··· DATASET RECORDS ···
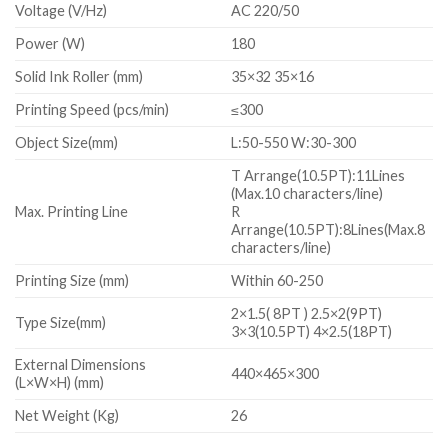
Voltage (V/Hz)
AC 220/50
Power (W)
180
Solid Ink Roller (mm)
35×32 35×16
Printing Speed (pcs/min)
≤300
Object Size(mm)
L:50-550 W:30-300
T Arrange(10.5PT):11Lines
(Max.10 characters/line)
Max. Printing Line
R
Arrange(10.5PT):8Lines(Max.8
characters/line)
Printing Size (mm)
Within 60-250
2×1.5( 8PT ) 2.5×2(9PT)
Type Size(mm)
3×3(10.5PT) 4×2.5(18PT)
External Dimensions
440×465×300
(L×W×H) (mm)
Net Weight (Kg)
26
···
INSTRUCTIONS FOR THE TASK →
Return the full listing exactly as written, without any of its images.

SOLVED EXERCISE →
Voltage (V/Hz)
AC 220/50
Power (W)
180
Solid Ink Roller (mm)
35×32 35×16
Printing Speed (pcs/min)
≤300
Object Size(mm)
L:50-550 W:30-300
T Arrange(10.5PT):11Lines
(Max.10 characters/line)
Max. Printing Line
R
Arrange(10.5PT):8Lines(Max.8
characters/line)
Printing Size (mm)
Within 60-250
2×1.5( 8PT ) 2.5×2(9PT)
Type Size(mm)
3×3(10.5PT) 4×2.5(18PT)
External Dimensions
440×465×300
(L×W×H) (mm)
Net Weight (Kg)
26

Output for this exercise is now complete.